I guess that, with the proposal of naming the package `libppl' instead of `ppl', goes the suggestion that programs like `ppl_lcdd' should not go in that package. The question is now how many packages should we have. Another issue concerns documentation: should it go in the base package, in the `ppl-devel' package, or in a `ppl-doc' package? Should static libraries go to the devel package rather than the base one?
From the policy manual:
In general, libraries must have a shared version in the library package and a static version in the development package.

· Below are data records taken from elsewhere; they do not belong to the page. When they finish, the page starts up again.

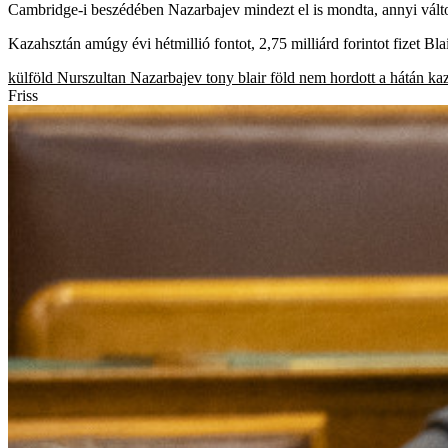
Cambridge-i beszédében Nazarbajev mindezt el is mondta, annyi változta
Kazahsztán amúgy évi hétmillió fontot, 2,75 milliárd forintot fizet Bl
külföld
Nurszultan Nazarbajev
tony blair
föld nem hordott a hátán
ka
Friss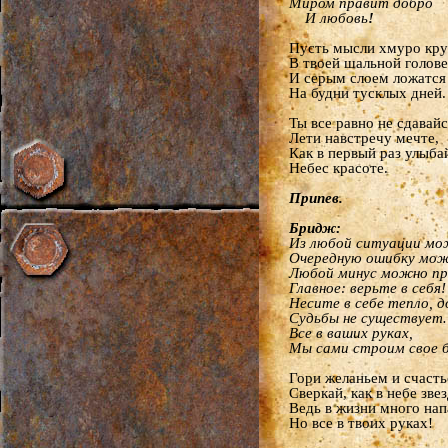
Миром правит добро
И любовь
!
Пусть мысли хмуро кру
В твоей шальной голове
И серым слоем ложатся
На будни тусклых дней.
Ты все равно не сдавайс
Лети навстречу мечте,
Как в первый раз улыба
Небес красоте.
Припев.
Бридж:
Из любой ситуации мо
Очередную ошибку мож
Любой минус можно пр
Главное: верьте в себя!
Несите в себе тепло, д
Судьбы не существует
Все в ваших руках,
Мы сами строим свое 
Гори желаньем и счасть
Сверкай, как в небе звез
Ведь в жизни много нап
Но все в твоих руках!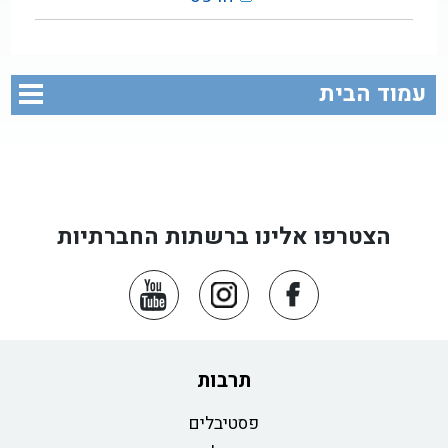
עמוד הבית
הצטרפו אלינו ברשתות החברתיות
תרבות
פסטיבלים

The shared version must be compiled with `-fPIC', and the static version must not be. In other words, each source unit ( `*.c', for example, for C files) will need to be compiled twice.
and later:
All libraries must have a shared version in the `lib*' package and a static version in the `lib*-dev' package. The shared version must be compiled with `-fPIC', and the static version must not be. In other words, each `*.c' file will need to be compiled twice.
which also shows the convention of prefixing library names with `lib', and suffixing development names with `-dev'.
Should we provide versions enabled for profiling?
A few libraries do this:
ghc5-prof - Profiling libraries for the Glasgow Haskell Compilation system kaffe-pthreads-profile - A POSIX threads and profiling enabled version of the Kaffe VM libc6-prof - GNU C Library: Profiling Libraries libncurses5-dbg - Debugging/profiling libraries for ncurses libpth-prof - The GNU Portable Threads (for profiling) libroy1-prof - Utility and data structure library (profiling files)
It might be best to do this when someone needs it.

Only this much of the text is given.